Le Gabon s’engage dans la Caravane africaine vers le Forum social mondial de Cotonou
Par Stive Roméo Makanga
Une dizaine d’organisations non gouvernementales gabonaises ont pris part, lundi 27 juillet à Douala, au Cameroun, au lancement officiel de la première édition de la Caravane Afrique « En route vers le Forum social mondial (FSM) Cotonou 2026 ». À quelques jours de l’ouverture du grand rendez-vous altermondialiste prévu du 4 au 8 août au Bénin, cette initiative entend fédérer les acteurs de la société civile d’Afrique centrale autour des grands enjeux environnementaux, fonciers et climatiques qui traversent la région.
Organisée par la Convergence Globale des Luttes pour la Terre, l’Eau, les Semences et les Forêts en Afrique centrale (CGLTE-AC), la caravane reliera le Cameroun, le Nigeria et le Bénin. Au-delà du simple déplacement des délégations, les organisateurs présentent cette traversée comme un espace de dialogue, d’apprentissage et de plaidoyer destiné à porter la voix des communautés confrontées à la dégradation de leur environnement et à la pression croissante sur les ressources naturelles.
Le lancement officiel s’est déroulé dans le village de Ngodi-Bakoko, dans l’arrondissement de Douala III, où les caravaniers ont été accueillis par les autorités administratives, les responsables municipaux, la chefferie traditionnelle et les populations locales.
Prenant la parole, le porte-parole de la CGLTE-Afrique centrale, Raphaël Meigno Bokaghe, a insisté sur la dimension citoyenne et panafricaine de cette initiative. Selon lui, la caravane ne saurait être réduite à un simple déplacement entre plusieurs pays. Elle constitue avant tout une mobilisation collective destinée à nourrir les débats qui se tiendront à Cotonou autour des questions relatives à la protection de la terre, de l’eau, des semences et des forêts.

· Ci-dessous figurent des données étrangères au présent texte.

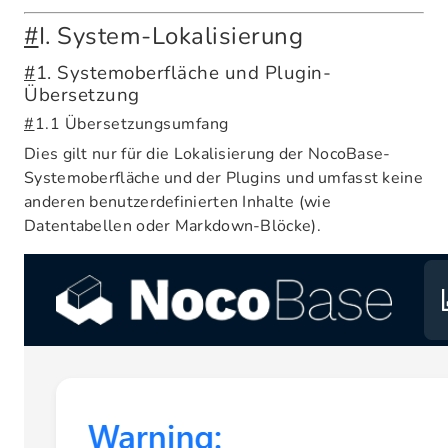
#
I. System-Lokalisierung
#
1. Systemoberfläche und Plugin-
Übersetzung
#
1.1 Übersetzungsumfang
Dies gilt nur für die Lokalisierung der NocoBase-
Systemoberfläche und der Plugins und umfasst keine
anderen benutzerdefinierten Inhalte (wie
Datentabellen oder Markdown-Blöcke).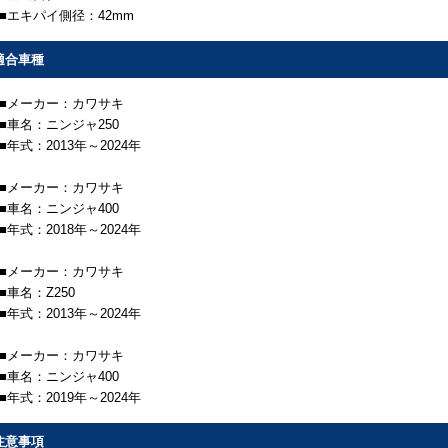
■エキパイ側径：42mm
適合車種
■メーカー：カワサキ
■車名：ニンジャ250
■年式：2013年～2024年
■メーカー：カワサキ
■車名：ニンジャ400
■年式：2018年～2024年
■メーカー：カワサキ
■車名：Z250
■年式：2013年～2024年
■メーカー：カワサキ
■車名：ニンジャ400
■年式：2019年～2024年
注意事項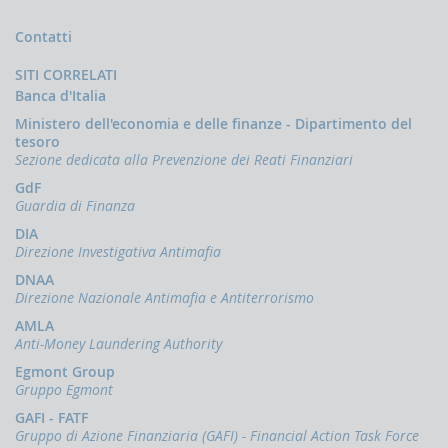
la
gestione
Contatti
delle
comunicazioni
SITI CORRELATI
rivolte
Banca d'Italia
alla
UIF
Ministero dell'economia e delle finanze - Dipartimento del
tesoro
DEMPIMENTI
Sezione dedicata alla Prevenzione dei Reati Finanziari
EGLI
GdF
PERATORI
Guardia di Finanza
Segnalazioni
DIA
operazioni
Direzione Investigativa Antimafia
sospette
(SOS)
DNAA
Direzione Nazionale Antimafia e Antiterrorismo
Sospensione
operazioni
AMLA
sospette
Anti-Money Laundering Authority
Segnalazioni
Egmont Group
AntiRiciclaggio
Gruppo Egmont
Aggregate
GAFI - FATF
(SARA)
Gruppo di Azione Finanziaria (GAFI) - Financial Action Task Force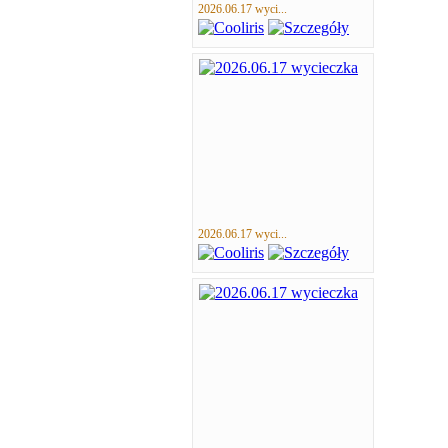
2026.06.17 wyci...
2026.06.17 wyci...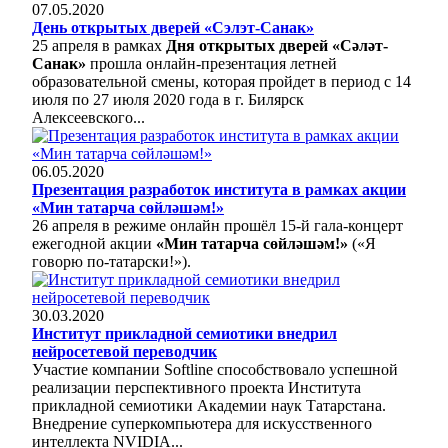
07.05.2020
День открытых дверей «Сэлэт-Санак»
25 апреля в рамках
Дня открытых дверей «Сәләт-
Санак»
прошла онлайн-презентация летней
образовательной смены, которая пройдет в период с 14
июля по 27 июля 2020 года в г. Билярск
Алексеевского...
06.05.2020
Презентация разработок института в рамках акции
«Мин татарча сөйләшәм!»
26 апреля в режиме онлайн прошёл 15-й гала-концерт
ежегодной акции
«Мин татарча сөйләшәм!»
(«Я
говорю по-татарски!»).
30.03.2020
Институт прикладной семиотики внедрил
нейросетевой переводчик
Участие компании Softline способствовало успешной
реализации перспективного проекта Института
прикладной семиотики Академии наук Татарстана.
Внедрение суперкомпьютера для искусственного
интеллекта NVIDIA...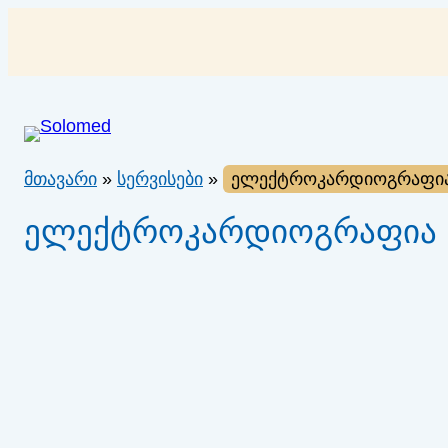
შიგთავსზე
გადასვლა
მთავარი
»
სერვისები
»
ელექტროკარდიოგრაფი
ელექტროკარდიოგრაფია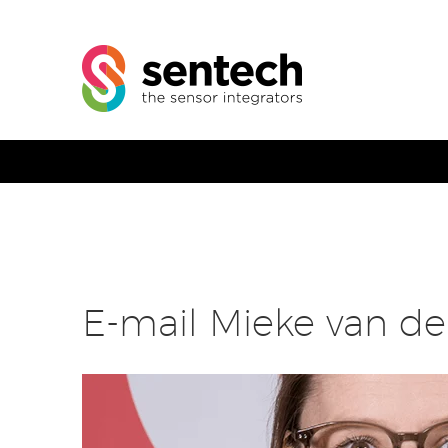
E-mail Mieke van de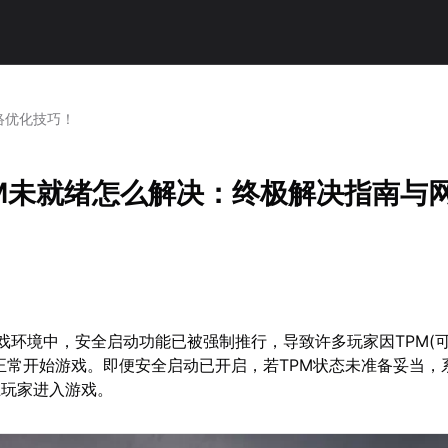
络优化技巧！
PM未就绪怎么解决：终极解决指南与
戏环境中，安全启动功能已被强制推行，导致许多玩家因TPM(
正常开始游戏。即便安全启动已开启，若TPM状态未准备妥当，
止玩家进入游戏。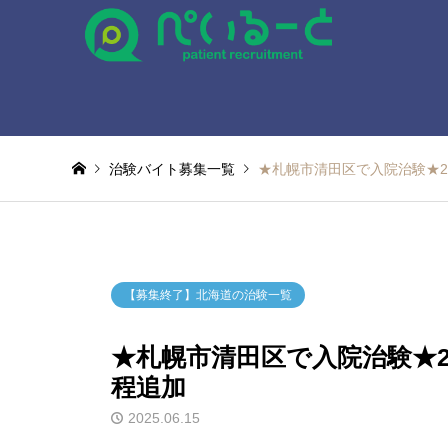
治験バイト募集一覧
★札幌市清田区で入院治験★2
【募集終了】北海道の治験一覧
★札幌市清田区で入院治験★2
程追加
2025.06.15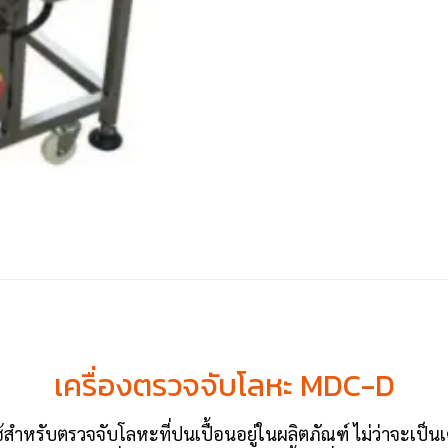
เครื่องตรวจจับโลหะ MDC-D
้สำหรับตรวจจับโลหะที่ปนเปื้อนอยู่ในผลิตภัณฑ์ ไม่ว่าจะเป็น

Les préoccupations exprimées par les communautés locales sont venues illustrer les enjeux que souhaite porter cette caravane. Le chef du village de Ngodi-Bakoko, Sa Majesté Zacharie Komoto Ebah, a notamment attiré l’attention sur la destruction de la mangrove de Matanda ainsi que sur l’accaparement des terres par certaines sociétés industrielles, deux phénomènes qui affectent directement les conditions de vie des populations riveraines.
Le maire de Douala III, Valentin Epopa Bossambo, a pour sa part établi un parallèle entre les revendications des caravaniers et les défis quotidiens auxquels sa commune est confrontée. Saluant une démarche « inclusive et participative », il a estimé que le plaidoyer porté par la caravane rejoint les préoccupations des collectivités locales confrontées à la préservation des ressources naturelles tout en poursuivant leurs objectifs de développement.
Représentant le préfet du Wouri, le sous-préfet de Douala III, Arsène Ekouma Ekouma, a encouragé les participants à intégrer dans leur réflexion la question de l’équilibre entre développement économique et protection de l’environnement. Pour lui, les transformations induites par le développement s’accompagnent inévitablement d’impacts sur les milieux naturels, une réalité qui devra nourrir les échanges du Forum social mondial.
La participation gabonaise est assurée par une dizaine d’organisations de la société civile réunies autour d’une délégation conduite par Christiane Nsa Mbegah, de l’ONG Réseau Femme Lève Toi (REFLET). Pour les responsables gabonais de la CGLTE-AC, cette présence répond à plusieurs objectifs : renforcer le rayonnement international du Gabon, réaffirmer son engagement en faveur de la résilience écologique et climatique et consolider les liens de coopération entre les sociétés civiles d’Afrique subsaharienne à travers un itinéraire terrestre hautement symbolique.
Cette participation intervient dans un contexte où les questions environnementales prennent une importance croissante sur le continent. Malgré son vaste couvert forestier et son rôle reconnu dans la préservation du bassin du Congo, le Gabon n’échappe pas aux tensions liées à l’accès aux terres, à l’eau et aux semences, des ressources devenues stratégiques sous l’effet des changements climatiques, de l’urbanisation et de la pression foncière.
À quelques jours de l’ouverture du Forum social mondial de Cotonou, la caravane apparaît donc comme une étape préparatoire destinée à faire émerger des propositions communes et à renforcer la coopération entre les mouvements citoyens de la sous-région. Pour les organisations participantes, l’enjeu est de porter à l’échelle internationale les préoccupations des communautés locales tout en contribuant à la recherche de solutions conciliant justice sociale, développement économique et préservation des écosystèmes.